Losses widen as R&D costs hit Avacta

Research costs set profitability at Wetherby-based Avacta back, but it has made major strides in the development of its Affirmer product, moving trials up to human samples.
Revenue for the six months to January 2017 increased 20% to £1.26m, reflecting growth in its animal health business.
However losses before tax widened to £3.9m for the half year, an increase n the £2m loss made in the same period last year.
This was directly due to research and development costs from the Affimer therapeutics programme, which increased to £1.28m from £460,000 in the same period in 2016.
But the ability f its Affirmer product to provoke an immune response has now been tested in humans, a major milestone for the group.

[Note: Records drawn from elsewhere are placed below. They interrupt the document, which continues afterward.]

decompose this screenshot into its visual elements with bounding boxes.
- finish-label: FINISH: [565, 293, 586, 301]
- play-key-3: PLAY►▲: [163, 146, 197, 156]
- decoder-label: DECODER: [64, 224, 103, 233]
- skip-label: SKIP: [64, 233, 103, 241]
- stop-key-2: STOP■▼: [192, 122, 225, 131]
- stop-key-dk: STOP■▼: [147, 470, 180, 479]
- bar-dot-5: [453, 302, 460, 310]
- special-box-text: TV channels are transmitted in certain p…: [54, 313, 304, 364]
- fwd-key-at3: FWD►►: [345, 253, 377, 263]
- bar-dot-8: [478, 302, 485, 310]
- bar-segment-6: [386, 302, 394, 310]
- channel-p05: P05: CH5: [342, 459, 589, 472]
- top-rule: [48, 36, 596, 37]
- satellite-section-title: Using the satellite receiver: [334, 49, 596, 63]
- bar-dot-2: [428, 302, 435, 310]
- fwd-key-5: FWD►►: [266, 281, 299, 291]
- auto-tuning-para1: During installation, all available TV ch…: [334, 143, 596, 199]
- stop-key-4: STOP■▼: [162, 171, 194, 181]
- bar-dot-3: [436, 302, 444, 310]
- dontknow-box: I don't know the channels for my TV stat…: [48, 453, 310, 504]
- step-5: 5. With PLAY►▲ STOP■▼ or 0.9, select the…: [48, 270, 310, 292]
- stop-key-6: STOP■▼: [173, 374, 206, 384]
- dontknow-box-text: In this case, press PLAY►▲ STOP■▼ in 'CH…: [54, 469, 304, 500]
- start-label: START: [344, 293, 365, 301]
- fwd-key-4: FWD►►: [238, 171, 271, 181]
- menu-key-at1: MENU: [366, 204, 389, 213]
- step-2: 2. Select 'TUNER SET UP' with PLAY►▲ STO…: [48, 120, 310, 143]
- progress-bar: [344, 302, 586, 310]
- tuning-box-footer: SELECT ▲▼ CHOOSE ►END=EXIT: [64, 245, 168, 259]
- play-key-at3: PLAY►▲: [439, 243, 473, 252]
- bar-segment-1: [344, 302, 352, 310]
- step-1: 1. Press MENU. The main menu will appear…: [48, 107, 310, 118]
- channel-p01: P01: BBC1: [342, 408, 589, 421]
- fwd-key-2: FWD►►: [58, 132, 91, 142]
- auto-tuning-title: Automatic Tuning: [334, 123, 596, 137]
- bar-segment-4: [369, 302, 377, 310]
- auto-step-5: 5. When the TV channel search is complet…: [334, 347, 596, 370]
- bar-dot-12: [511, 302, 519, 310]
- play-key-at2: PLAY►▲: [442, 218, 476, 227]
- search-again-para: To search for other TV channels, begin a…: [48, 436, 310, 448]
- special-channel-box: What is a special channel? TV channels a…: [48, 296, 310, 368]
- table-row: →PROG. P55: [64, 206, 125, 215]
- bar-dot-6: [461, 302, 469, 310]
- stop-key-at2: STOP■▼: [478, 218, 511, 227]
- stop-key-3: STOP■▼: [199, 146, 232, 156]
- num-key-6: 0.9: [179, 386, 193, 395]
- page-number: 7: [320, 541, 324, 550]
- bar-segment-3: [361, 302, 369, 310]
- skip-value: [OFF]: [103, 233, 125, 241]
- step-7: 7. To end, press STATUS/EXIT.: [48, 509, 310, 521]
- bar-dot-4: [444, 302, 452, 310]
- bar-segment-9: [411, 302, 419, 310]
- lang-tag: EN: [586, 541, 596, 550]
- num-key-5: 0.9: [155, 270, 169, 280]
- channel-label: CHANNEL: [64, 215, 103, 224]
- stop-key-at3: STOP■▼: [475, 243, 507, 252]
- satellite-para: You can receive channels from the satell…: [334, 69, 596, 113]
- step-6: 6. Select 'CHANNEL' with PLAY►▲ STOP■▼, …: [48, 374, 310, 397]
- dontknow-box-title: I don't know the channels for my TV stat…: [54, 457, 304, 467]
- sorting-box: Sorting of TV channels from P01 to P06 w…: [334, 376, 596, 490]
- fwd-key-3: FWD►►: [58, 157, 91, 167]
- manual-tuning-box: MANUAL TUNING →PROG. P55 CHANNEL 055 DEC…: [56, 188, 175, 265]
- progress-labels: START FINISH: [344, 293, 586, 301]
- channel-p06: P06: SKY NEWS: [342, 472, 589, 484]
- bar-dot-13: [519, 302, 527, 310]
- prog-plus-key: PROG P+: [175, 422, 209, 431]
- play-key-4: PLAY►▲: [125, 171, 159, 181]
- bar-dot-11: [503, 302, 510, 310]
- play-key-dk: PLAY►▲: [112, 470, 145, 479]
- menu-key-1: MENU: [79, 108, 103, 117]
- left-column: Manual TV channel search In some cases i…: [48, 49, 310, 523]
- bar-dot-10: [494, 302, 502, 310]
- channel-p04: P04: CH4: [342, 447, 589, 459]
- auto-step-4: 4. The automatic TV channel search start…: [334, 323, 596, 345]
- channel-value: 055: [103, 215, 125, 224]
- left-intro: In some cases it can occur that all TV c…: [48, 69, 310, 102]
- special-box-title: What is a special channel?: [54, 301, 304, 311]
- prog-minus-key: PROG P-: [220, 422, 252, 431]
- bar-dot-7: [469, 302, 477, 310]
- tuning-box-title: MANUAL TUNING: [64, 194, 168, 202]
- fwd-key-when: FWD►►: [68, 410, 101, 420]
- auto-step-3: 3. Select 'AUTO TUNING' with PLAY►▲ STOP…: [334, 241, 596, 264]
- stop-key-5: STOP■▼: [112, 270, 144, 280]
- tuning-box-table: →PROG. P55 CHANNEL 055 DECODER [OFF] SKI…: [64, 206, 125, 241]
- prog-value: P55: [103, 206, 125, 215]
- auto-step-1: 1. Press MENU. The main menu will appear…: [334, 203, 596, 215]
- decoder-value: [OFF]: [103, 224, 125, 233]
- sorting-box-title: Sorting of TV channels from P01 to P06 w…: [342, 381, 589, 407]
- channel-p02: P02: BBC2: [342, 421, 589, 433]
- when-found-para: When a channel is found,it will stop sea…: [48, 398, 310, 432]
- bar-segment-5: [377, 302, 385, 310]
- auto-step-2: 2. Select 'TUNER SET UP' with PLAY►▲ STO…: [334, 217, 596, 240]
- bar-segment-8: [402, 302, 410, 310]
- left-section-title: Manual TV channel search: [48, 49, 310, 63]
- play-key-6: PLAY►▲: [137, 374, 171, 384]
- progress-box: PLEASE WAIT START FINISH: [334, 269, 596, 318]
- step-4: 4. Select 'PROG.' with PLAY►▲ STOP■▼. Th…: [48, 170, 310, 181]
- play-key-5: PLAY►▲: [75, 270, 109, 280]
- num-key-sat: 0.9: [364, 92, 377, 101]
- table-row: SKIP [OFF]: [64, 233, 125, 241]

Alastair Smith, chief executive officer, commented: “During the period we made significant progress with our therapeutics programme, reporting positive results from the first in vivo studies. Additionally, we have today reported positive results from our first immunogenicity study of the Affimer platform using human samples. This is a critical data point supporting our conversations with potential pharma partners and keeps us on track to meet our objective to take the first Affimer candidate into clinical development in 2019.
“We also continue to demonstrate the differentiating strengths of our Affimer technology in other key applications and this is now translating into a growing custom Affimer order book and paid-for commercial evaluations. We remain confident that this could lead to the first license deal for an Affimer reagent in 2017.
“We expect to report on a number of significant value inflection points in the coming months and we look forward to keeping the market informed of our progress.”